--- THE INPUT ---

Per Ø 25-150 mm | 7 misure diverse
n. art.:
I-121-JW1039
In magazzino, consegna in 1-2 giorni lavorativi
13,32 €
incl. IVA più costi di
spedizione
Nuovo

---
--- THE INPUT ---

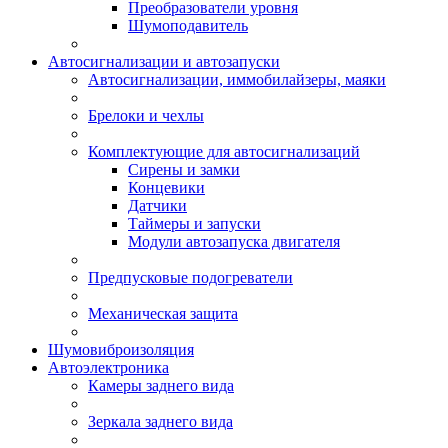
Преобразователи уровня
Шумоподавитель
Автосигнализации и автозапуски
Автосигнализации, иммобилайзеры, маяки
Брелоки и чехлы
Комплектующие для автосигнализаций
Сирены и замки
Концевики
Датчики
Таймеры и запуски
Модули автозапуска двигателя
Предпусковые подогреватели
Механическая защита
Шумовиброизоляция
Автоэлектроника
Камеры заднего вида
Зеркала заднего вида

---

Your answer should consist of the lines above that hold the word "заднего", copied exactly.

Камеры заднего вида
Зеркала заднего вида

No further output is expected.